A: The optical density was 2.20 or more.
B: The optical density was less than 2.20.

(Ozone resistance)
The optical density of the cyan component of the solid image in the obtained recorded matter was measured. This recorded material was placed in an ozone tester (trade name “OMS-H”, manufactured by Suga Test Instruments Co., Ltd.), and exposed to ozone for 4 hours under the conditions of a tank temperature of 40 ° C., a relative humidity of 55%, and an ozone gas concentration of 10 ppm. It was. Thereafter, the optical density of the cyan component of the same solid image as previously measured was measured again. The residual ratio of optical density (%) = (optical density after exposure / optical density before exposure) × 100 was calculated, and ozone resistance was evaluated according to the criteria shown below.
A: The residual ratio of the optical density was 75% or more.
B: The residual ratio of the optical density was less than 75%.

Claims (5)

An ink containing a first color material and a second color material,
The first colorant is a compound represented by the following general formula (1):
The second colorant is a compound having a triphenylmethane skeleton;
The content (mass%) of the first color material based on the total mass of the ink is a mass ratio with respect to the content (mass%) of the second color material, and is 5.0 times or more and 40.0 times. Ink characterized by:

(In the general formula (1), the rings A, B, C and D represented by broken lines each independently represent a benzene ring or a heteroaromatic ring, and the number of heteroaromatic rings is 0 on average. 0.0 to 3.0 and the remainder is a benzene ring, R ₁ represents an alkyl group, R ₂ represents an alkylene group, and X represents an anilino group having one or more sulfonic acid groups. May further have one or more substituents selected from the group consisting of a carboxy group, a phosphate group, a hydroxy group, an alkoxy group, an alkylcarbonylamino group, a ureido group, a nitro group, and a halogen atom. The average value is greater than 0.0 and less than 3.9, n is an average value of 0.1 or more and less than 4.0, and the sum of m and n is an average value of 1.0 or more and less than 4.0 Is) The ink according to claim 1, wherein the first color material is a compound represented by the following general formula (2).

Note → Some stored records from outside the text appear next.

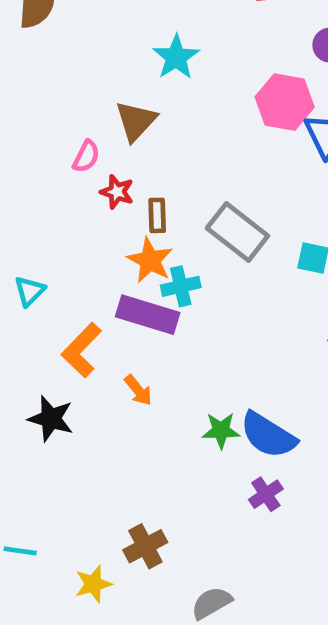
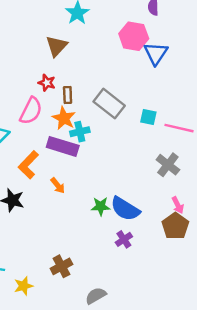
pink semicircle: (86, 156) -> (31, 111), moved, size x1.6
yellow star: (93, 584) -> (24, 286), moved

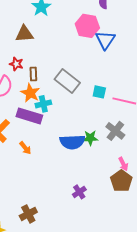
brown triangle: (57, 46) -> (24, 34), turned 42
green star: (101, 206) -> (90, 138), moved
blue semicircle: (125, 209) -> (72, 142), moved, turned -35

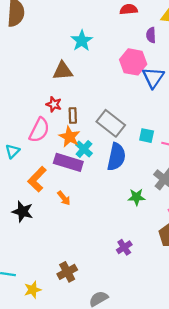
cyan cross: (43, 104) -> (84, 149), turned -35
green star: (90, 138) -> (136, 197), moved
blue semicircle: (72, 142) -> (116, 157), moved, turned -75

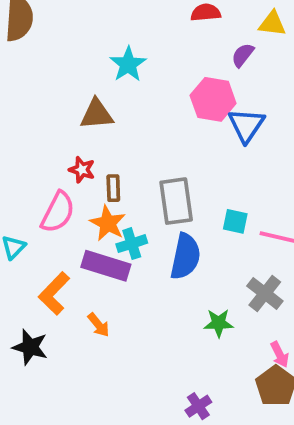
purple semicircle: (151, 35) -> (243, 55), turned 40
gray rectangle: (111, 123) -> (176, 201), turned 44
cyan cross: (84, 149) -> (132, 244), turned 30

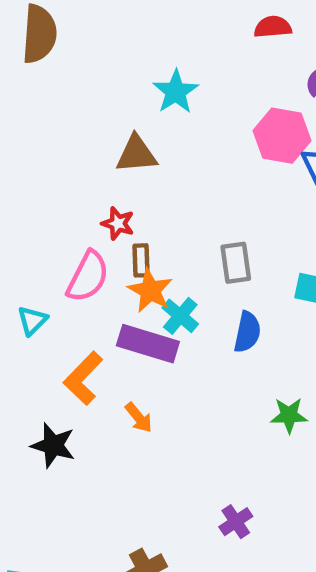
brown rectangle: (113, 188) -> (141, 260), moved
gray rectangle: (176, 201) -> (236, 263), size x0.7
cyan cross: (132, 244) -> (180, 316), turned -32
blue semicircle: (185, 257) -> (247, 332), size x0.7
purple cross: (198, 406) -> (236, 522), moved

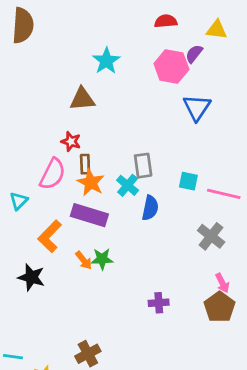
pink hexagon: (282, 136) -> (171, 66), moved
cyan cross: (180, 316) -> (128, 185), moved
green star: (289, 415) -> (102, 259), moved
purple cross: (236, 522) -> (159, 303), moved, turned 30

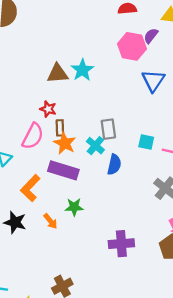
cyan star: (106, 61) -> (82, 70), moved
orange arrow: (84, 260) -> (50, 221), moved
purple cross: (159, 303) -> (121, 244), size x1.5

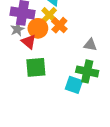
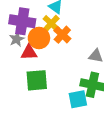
red triangle: (29, 42) -> (29, 52), turned -42
cyan square: (74, 85) -> (78, 99), turned -30

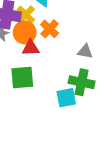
yellow cross: (51, 24) -> (26, 15), moved
red triangle: (29, 52) -> (31, 48), moved

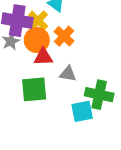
gray triangle: (85, 51) -> (68, 74), moved

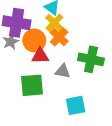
yellow cross: (38, 21) -> (54, 23), moved
green cross: (99, 95) -> (91, 59), moved

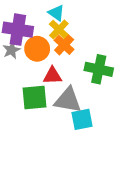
red triangle: (40, 56) -> (53, 76), moved
gray triangle: (63, 71) -> (68, 100), moved, size x1.6

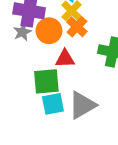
gray triangle: (68, 100) -> (82, 105), moved, turned -40
cyan square: (82, 119) -> (53, 104), moved

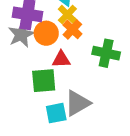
gray star: (22, 32) -> (21, 34), size x1.5
cyan square: (53, 104) -> (56, 113), moved

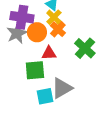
green cross: (106, 53) -> (85, 48), turned 30

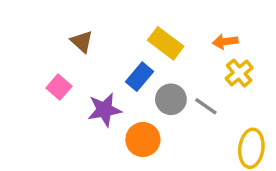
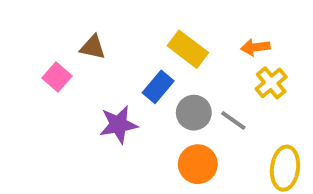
brown triangle: (82, 42) -> (93, 47), turned -30
pink square: (59, 87) -> (57, 77), moved
orange circle: (143, 140) -> (198, 164), moved

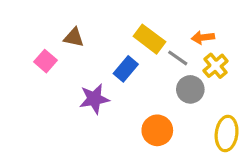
gray circle: (194, 113) -> (190, 89), moved
gray line: (233, 121) -> (178, 58), moved

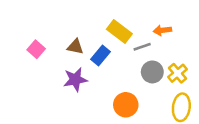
brown triangle: (74, 37) -> (75, 47), moved
gray line: (178, 58) -> (142, 47), turned -54
yellow cross: (216, 66) -> (178, 73), moved

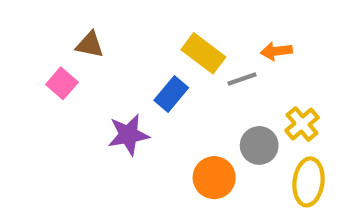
brown triangle: (75, 47) -> (90, 45), moved
gray circle: (152, 72) -> (259, 145), moved

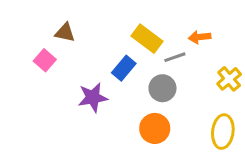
yellow cross: (302, 124) -> (229, 79), moved
gray circle: (259, 145) -> (162, 88), moved

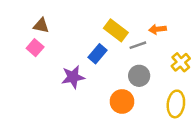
brown triangle: (65, 32) -> (41, 26), moved
gray circle: (162, 88) -> (139, 76), moved

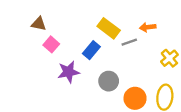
pink square: (35, 48) -> (51, 44), moved
gray circle: (139, 76) -> (109, 81), moved
orange circle: (122, 101) -> (135, 98), moved

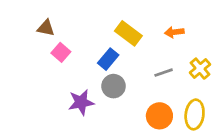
gray line: (129, 42) -> (164, 73), moved
purple star: (69, 72) -> (81, 102), moved
gray circle: (109, 81) -> (114, 86), moved

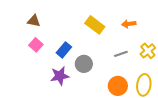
pink square: (61, 52) -> (36, 45), moved
blue rectangle: (108, 59) -> (64, 50), moved

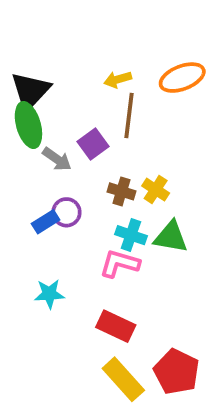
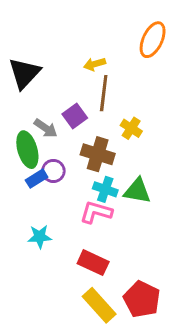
orange ellipse: (182, 78) -> (153, 40), moved, turned -44
green ellipse: (28, 125) -> (27, 150), moved
yellow cross: (156, 190) -> (131, 128), moved
brown cross: (121, 191) -> (98, 154), size x1.5

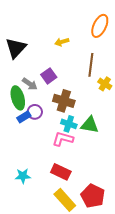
brown line: (104, 93) -> (91, 65), moved
yellow cross: (131, 128) -> (105, 84), moved
cyan star: (40, 237) -> (23, 176), moved

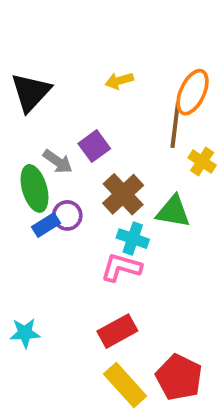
orange ellipse: (100, 26) -> (192, 92), moved
brown cross: (64, 101) -> (123, 194), turned 30
green triangle: (90, 125) -> (173, 212), moved
red rectangle: (61, 172) -> (117, 331), turned -54
cyan star: (23, 176) -> (25, 333), moved

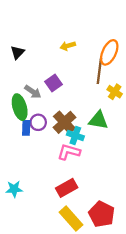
black triangle: (31, 92) -> (17, 52), size x0.6
brown cross: (123, 194) -> (64, 122), moved
blue rectangle: (46, 225) -> (26, 128), turned -56

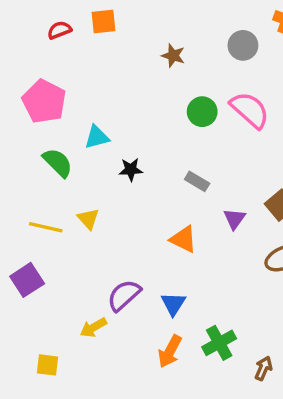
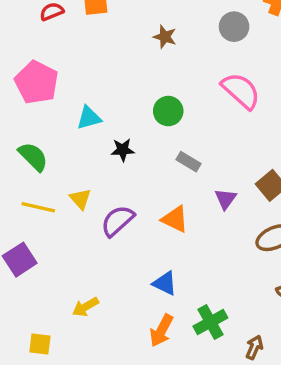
green circle: (202, 112) -> (168, 111), moved
green semicircle: (58, 163) -> (33, 157), moved
purple semicircle: (124, 295) -> (118, 221), moved
blue triangle: (173, 304) -> (165, 283), turned -36

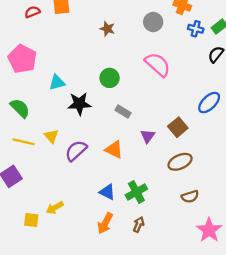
black star: (123, 150) -> (79, 104), size x1.5
green cross: (210, 322) -> (136, 192), moved
yellow square: (40, 344) -> (31, 220), moved
brown arrow: (254, 347) -> (139, 224), moved

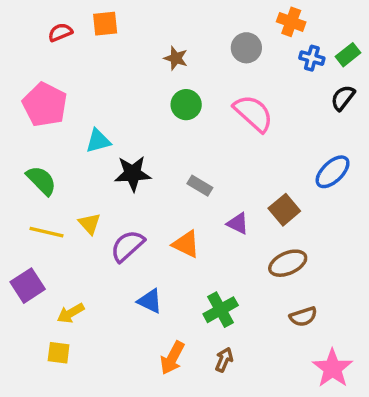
green circle: (110, 78) -> (186, 105), moved
purple triangle: (148, 136) -> (238, 224), turned -40
blue triangle: (107, 192) -> (150, 301), moved
yellow arrow: (55, 208) -> (71, 313), moved

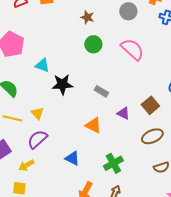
cyan triangle: (98, 141) -> (42, 65), turned 35
purple semicircle: (128, 246) -> (37, 139), moved

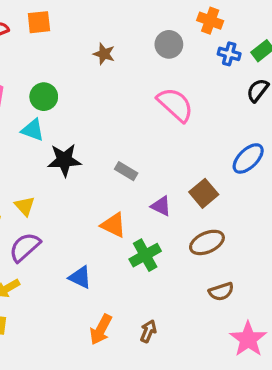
green circle: (93, 44) -> (44, 97), moved
green cross: (113, 163) -> (145, 255), moved

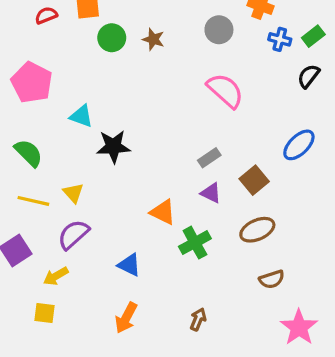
green circle: (44, 97) -> (112, 38), moved
gray rectangle: (126, 171) -> (209, 158), moved, turned -65
orange arrow: (101, 330) -> (126, 318), moved

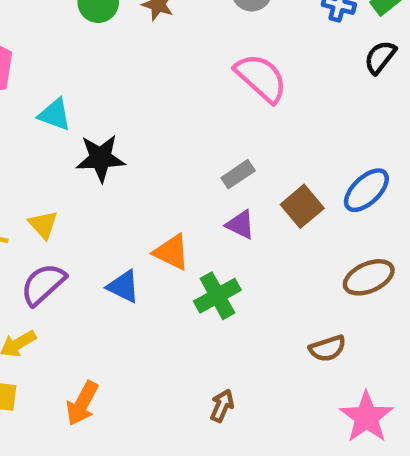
blue ellipse: (299, 145) -> (366, 190), moved
brown ellipse: (257, 230) -> (369, 277), moved
blue triangle: (129, 265) -> (123, 287), moved
orange arrow: (126, 318) -> (82, 403), moved

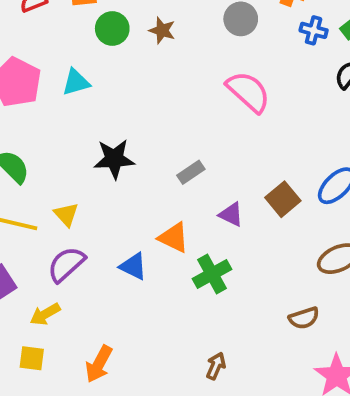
cyan triangle: (55, 115) -> (76, 82), moved, turned -36
gray rectangle: (238, 174) -> (191, 172), moved

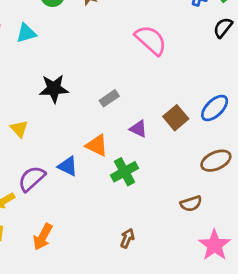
purple semicircle: (66, 264) -> (32, 179), moved

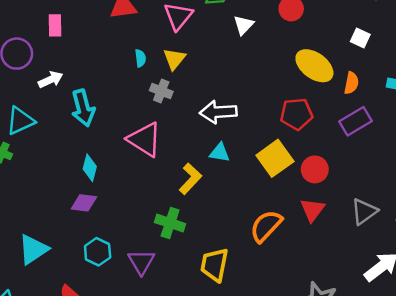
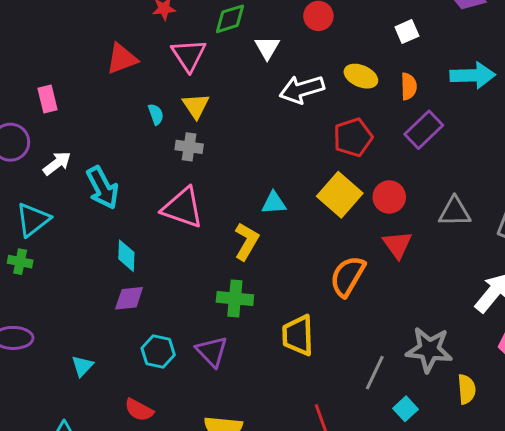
white square: (360, 38) -> (407, 31), turned -36
yellow ellipse: (314, 66) -> (361, 76), size x0.7
white arrow: (218, 112) -> (302, 89), moved
gray triangle: (364, 211) -> (455, 212), moved, turned 48
cyan triangle: (33, 249) -> (82, 366), size x0.6

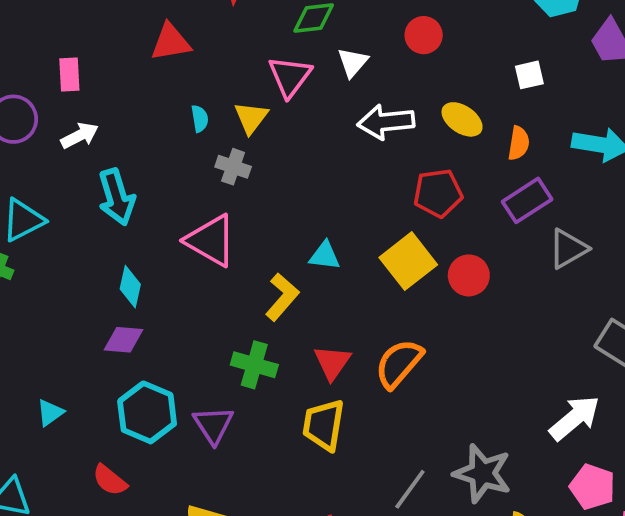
pink triangle: (189, 55) -> (290, 76), moved
white arrow: (57, 163) -> (80, 136), moved
gray triangle: (455, 212) -> (568, 249), moved, turned -40
red triangle: (397, 245) -> (332, 362), moved
cyan hexagon: (158, 351) -> (147, 412), size x1.4

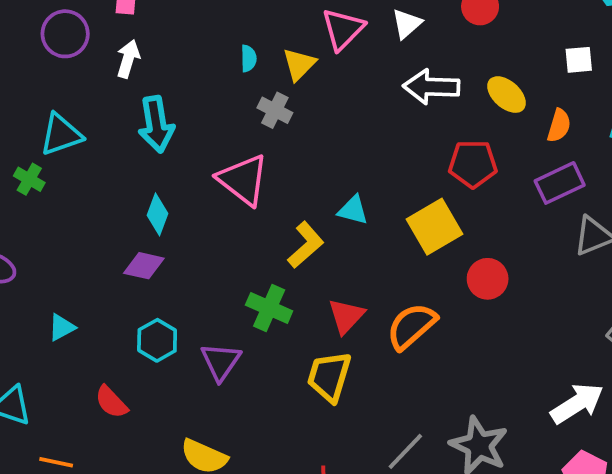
white arrow: (80, 136) -> (128, 59), turned -54
red circle: (469, 275) -> (488, 279), moved
cyan hexagon: (147, 412) -> (157, 340), size x0.7

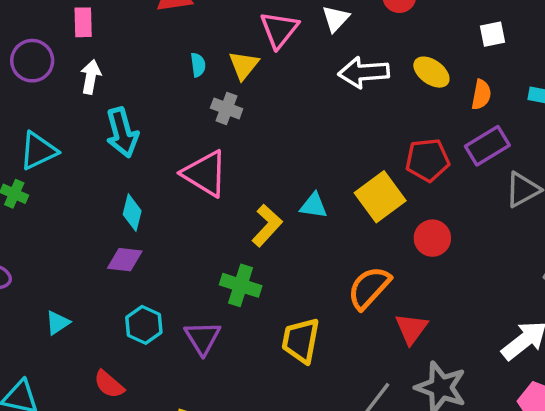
red pentagon: (473, 164) -> (427, 160), moved
cyan triangle: (353, 210) -> (314, 206), moved
red triangle: (346, 316) -> (411, 329), moved

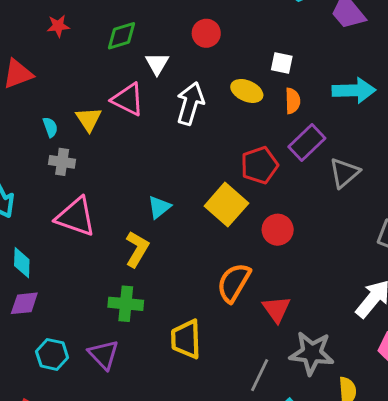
pink triangle: (279, 30) -> (128, 99), moved, turned -30
white square: (492, 34) -> (282, 63), moved, turned 35
white arrow: (364, 72) -> (190, 103), turned 123
gray cross: (227, 108) -> (62, 162), moved
cyan triangle: (314, 206) -> (159, 207), moved, turned -35

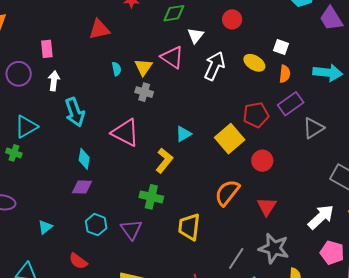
gray cross: (62, 162) -> (144, 92), moved
red triangle: (276, 309) -> (267, 207), moved

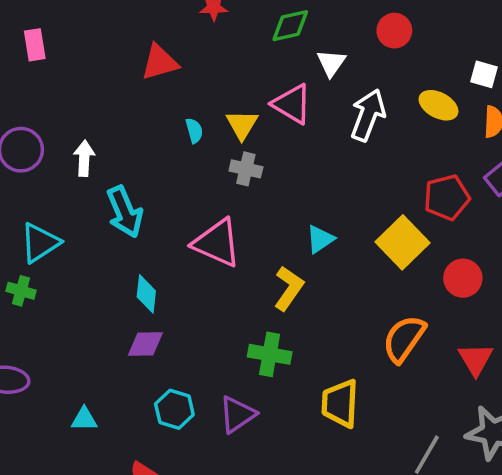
pink rectangle: (47, 49) -> (35, 45), moved
cyan triangle: (45, 227) -> (84, 419), turned 42
purple triangle: (131, 230) -> (237, 414), turned 35

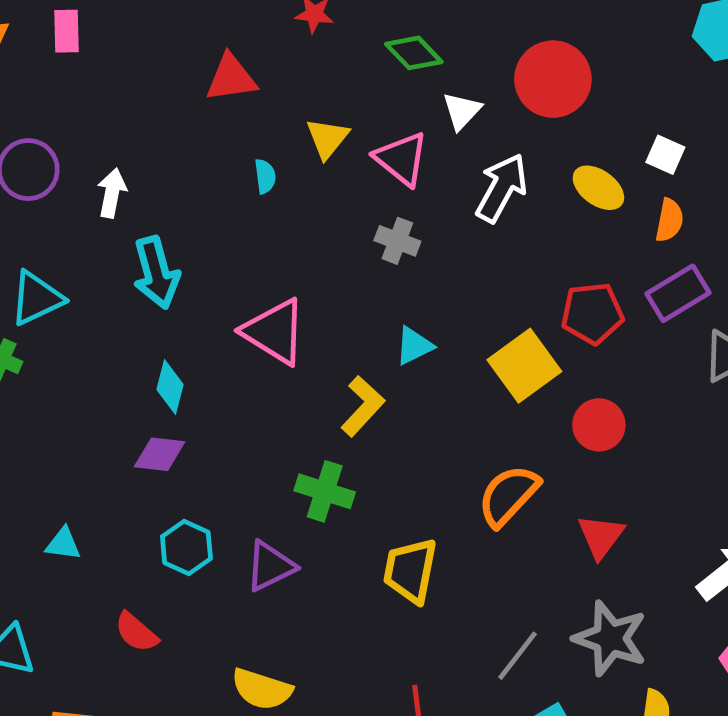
green diamond: (290, 26) -> (414, 53), turned 51
red circle: (394, 31) -> (553, 79), size x1.6
yellow triangle: (242, 125) -> (327, 138), moved
gray cross: (246, 169) -> (397, 241), moved

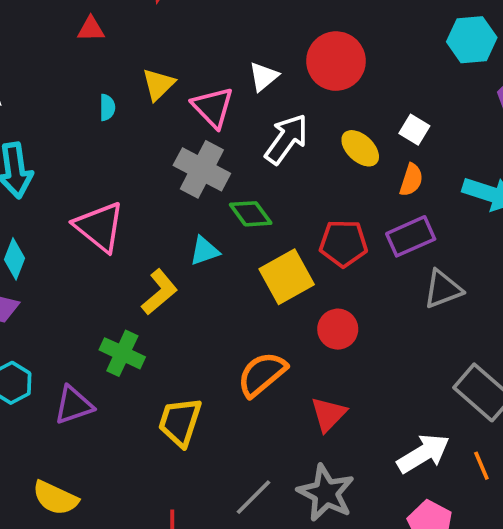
green diamond: (414, 53) -> (251, 214), moved
red triangle: (231, 78) -> (91, 29), size x0.7
gray cross: (397, 241) -> (202, 169), size x1.6

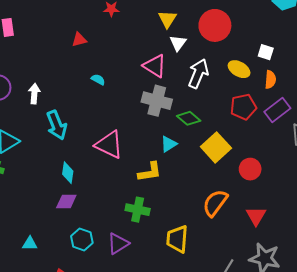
yellow triangle: (158, 84) -> (167, 19), moved
cyan semicircle: (107, 107) -> (98, 80), turned -48
red pentagon: (343, 243) -> (243, 107), moved
yellow L-shape: (160, 292) -> (150, 172), turned 45

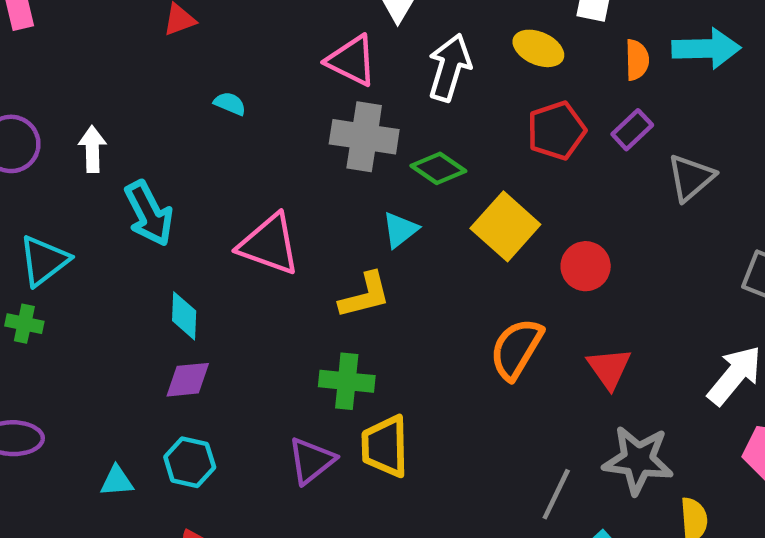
orange semicircle: (270, 80) -> (637, 60), moved
purple rectangle: (277, 110) -> (632, 130), size x0.7
yellow trapezoid: (177, 239) -> (385, 446), moved
cyan hexagon: (82, 240) -> (190, 462), moved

(In the general formula (2), the rings A, B, C and D represented by broken lines each independently represent a benzene ring or a heteroaromatic ring, and the number of heteroaromatic rings is 0 on average. Greater than 0.0 and less than or equal to 3.0 and the remainder is a benzene ring, each M independently represents a hydrogen atom, an alkali metal, ammonium, or organic ammonium, and m is an average value greater than 0.0 and 3 Less than 0.9, n is an average value of 0.1 or more and less than 4.0, and the sum of m and n is an average value of 1.0 or more and less than 4.0)   The second color material is C.I. I. Acid Blue: 1, 3, 5, 7, 9, 11, 13, 15, 17, 22, 24, 26, 34, 48, 75, 83, 84, 86, 88, 90, 91, 93, 99, 100 The ink according to claim 1, wherein the ink is at least one selected from the group consisting of:, 103, 104, 108, 109, 110, 119, 147, and 269. An ink cartridge comprising ink and an ink containing portion for containing the ink,
The ink cartridge according to claim 1, wherein the ink is an ink according to claim 1. An inkjet recording method for recording an image on a recording medium by discharging ink from an inkjet recording head,
An ink jet recording method, wherein the ink is the ink according to any one of claims 1 to 3.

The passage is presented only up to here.